1842 was a year of crisis in Britain, and no more so than in the West Riding town of Halifax. A great strike of all trades took place across England in 1842. It reached its zenith in the industrial towns of the north, starting in the small communities of Lancashire and quickly spreading to the West Riding of Yorkshire as Lancashire marchers poured across the Pennines. In hand with its neighbouring town of Huddersfield, Halifax was noted for its opposition to the New Poor Law which, in 1834, attempted to abolish outdoor relief for the poor, for its support of a maximum ten-hour working day and the Chartists' call for workers' voting rights. When Bradford publican 'Fat Peter' Bussey attended the first Chartist Convention in London in 1839, he took with him the West Riding petition bearing 52,800 signatures, 25 percent of which had been given at Halifax. This book discusses the efforts made by the men and women of Halifax in these early years of organised agitation for social reform, their 'clandestine meetings and nightly drilling', their 'determination, resilience and militancy' to gain a say in the laws under which they lived. It tells of the fight for the legislative rights of workers like seventeen-year-old Patience Kershaw, who dragged loads of coal for twelve hours each day along narrow and dangerous passages under the hills of Halifax. When the Lancashire marchers arrived at Halifax in the hot summer of 1842, the cavalry attempted to clear the streets with their sabres and a violent response was inevitable, arrests quickly followed. The climax came when many hundreds of the men and women of Halifax fought against British soldiers on 16th August 1842, an event which led to the humiliation of a proud platoon of Prince Albert's Own and to the death of at least six men of Halifax.
This is a well researched narrative history of a turbulent time and a necessary reminder of the horrible reality of industrial life in Northern England in the 1800s and an account of the political exclusion of working-class men and women from democracy. There is of course a wider lineage from Peterloo in 1819 to Grunwick in 1976-8, whereby the powerful have kept their entrenched privilege. This added new villains to the roll call, like Jonathan Akroyd, and highlighted the Herculean underdog efforts of so many - including Benjamin Rushton and Ernest Jones - to stop what was notably called "white slavery" in the factories, alongside varied attempts to gain the civic and human right to be able to vote for representatives to decide on the laws which affect your everyday lives.

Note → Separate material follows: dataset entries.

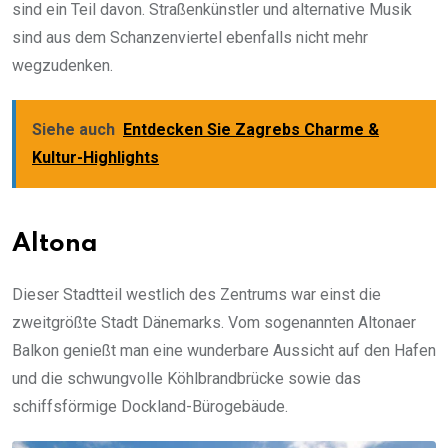
sind ein Teil davon. Straßenkünstler und alternative Musik
sind aus dem Schanzenviertel ebenfalls nicht mehr
wegzudenken.
Siehe auch
Entdecken Sie Zagrebs Charme &
Kultur-Highlights
Altona
Dieser Stadtteil westlich des Zentrums war einst die
zweitgrößte Stadt Dänemarks. Vom sogenannten Altonaer
Balkon genießt man eine wunderbare Aussicht auf den Hafen
und die schwungvolle Köhlbrandbrücke sowie das
schiffsförmige Dockland-Bürogebäude.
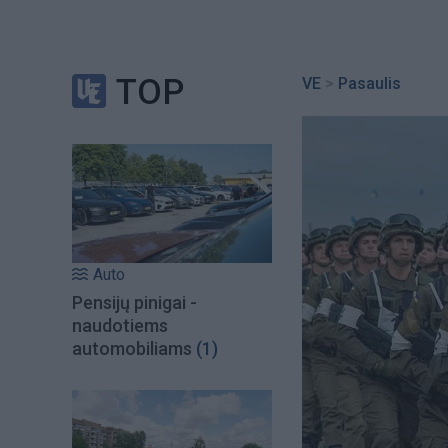
TOP
VE
>
Pasaulis
Auto
Pensijų pinigai -
naudotiems
automobiliams
(1)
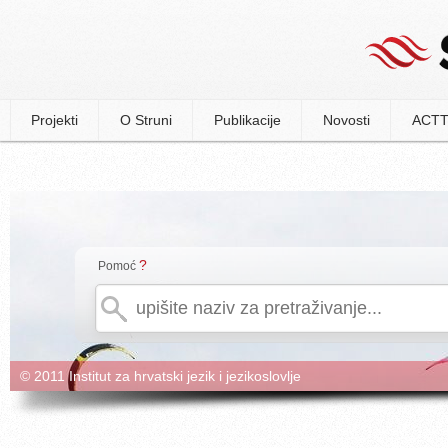
Projekti
O Struni
Publikacije
Novosti
ACTT
?
Pomoć
© 2011 Institut za hrvatski jezik i jezikoslovlje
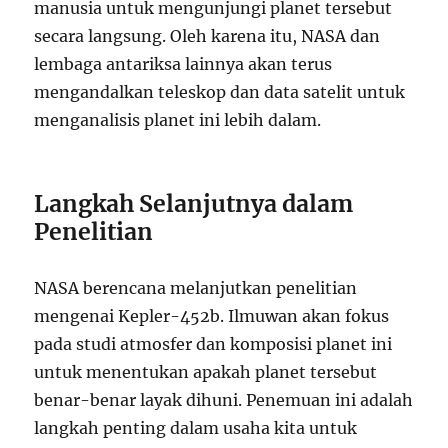
manusia untuk mengunjungi planet tersebut
secara langsung. Oleh karena itu, NASA dan
lembaga antariksa lainnya akan terus
mengandalkan teleskop dan data satelit untuk
menganalisis planet ini lebih dalam.
Langkah Selanjutnya dalam
Penelitian
NASA berencana melanjutkan penelitian
mengenai Kepler-452b. Ilmuwan akan fokus
pada studi atmosfer dan komposisi planet ini
untuk menentukan apakah planet tersebut
benar-benar layak dihuni. Penemuan ini adalah
langkah penting dalam usaha kita untuk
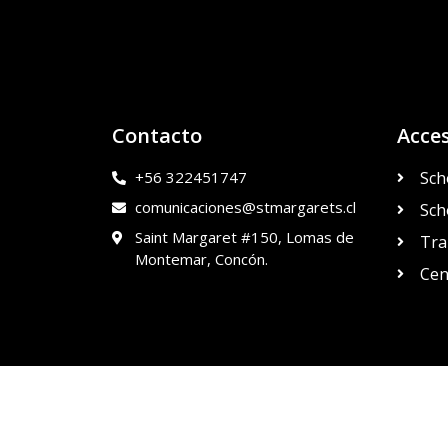
Contacto
Acce
+56 322451747
Sch
comunicaciones@stmargarets.cl
Sch
Saint Margaret #150, Lomas de
Tra
Montemar, Concón.
Cen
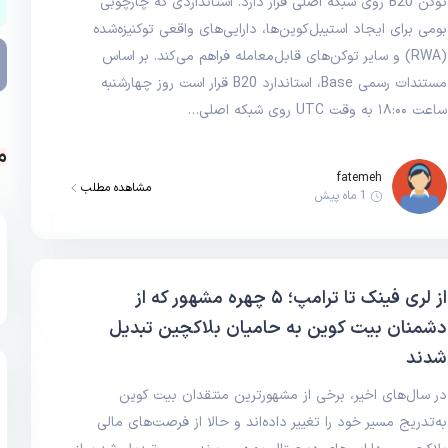
توکن B20 روی شبکه اصلی قرار دارد. استانداردی که چارچوبی
بومی برای ایجاد استیبل‌کوین‌ها، دارایی‌های واقعی توکنیزه‌شده
(RWA) و سایر توکن‌های قابل‌معامله فراهم می‌کند. بر اساس
مستندات رسمی Base، استاندارد B20 قرار است روز چهارشنبه
ساعت ۱۸:۰۰ به وقت UTC روی شبکه اصلی…
م
fatemeh
مشاهده مطلب
1 ماه پیش
از لری فینک تا ترامپ؛ ۵ چهره مشهور که از
دشمنان بیت کوین به حامیان بلاکچین تبدیل
شدند
در سال‌های اخیر، برخی از مشهورترین منتقدان بیت کوین
به‌تدریج مسیر خود را تغییر داده‌اند و حالا از فرصت‌های مالی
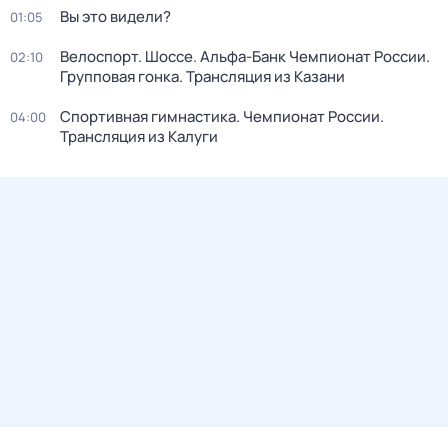
Вы это видели?
01:05
Велоспорт. Шоссе. Альфа-Банк Чемпионат России.
02:10
Групповая гонка. Трансляция из Казани
Спортивная гимнастика. Чемпионат России.
04:00
Трансляция из Калуги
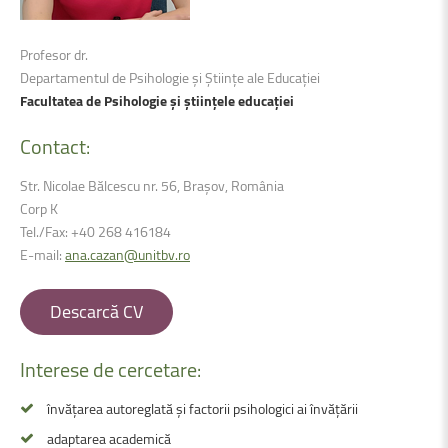
Profesor dr.
Departamentul de Psihologie și Științe ale Educației
Facultatea de Psihologie și științele educației
Contact:
Str. Nicolae Bălcescu nr. 56, Brașov, România
Corp K
Tel./Fax: +40 268 416184
E-mail:
ana.cazan@unitbv.ro
Descarcă CV
Interese
de
cercetare:
învățarea autoreglată și factorii psihologici ai învățării
adaptarea academică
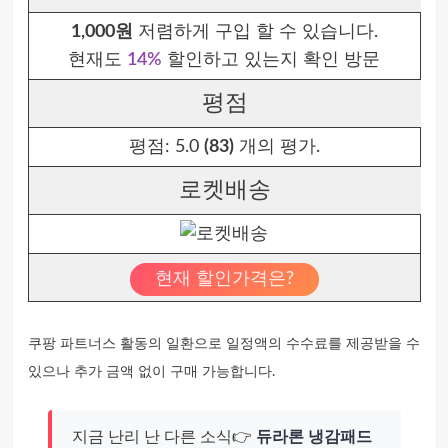
1,000원
저렴하게 구입 할 수 있습니다.
현재도
14%
할인하고 있는지 확인 방문
평점
평점:
5.0
(83)
개의 평가.
로켓배송
현재 할인가격은?
쿠팡 파트너스 활동의 일환으로 일정액의 수수료를 제공받을 수
있으나 추가 금액 없이 구매 가능합니다.
지금 난리 난 다른 소식👉
듀라론 냉감패드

Catherine Howe places Halifax at the centre of the story of Chartism and notes how doomed insurrection nevertheless laid the groundwork for future slow reform, and also the trade union movement itself. Howe wryly recounts the myopic biases of the Anti-Corn League campaigns and the economic and political elites' defined philosophy of "Political Economy": ironically, very much self-help of the rich, protecting their own unearned power, wealth and assets. There's also a vital attention to how the powerful used painfully familiar divide-and-conquer tactics including bribery, to undermine the Chartist cause.
A very readable and compassionate account of the situation in Halifax surrounding the Great Strikes of 1842 and the key players in the area. Howe writes in a manner which makes it easy to conjure up the scenes and consider the mindset of the working people of Halifax.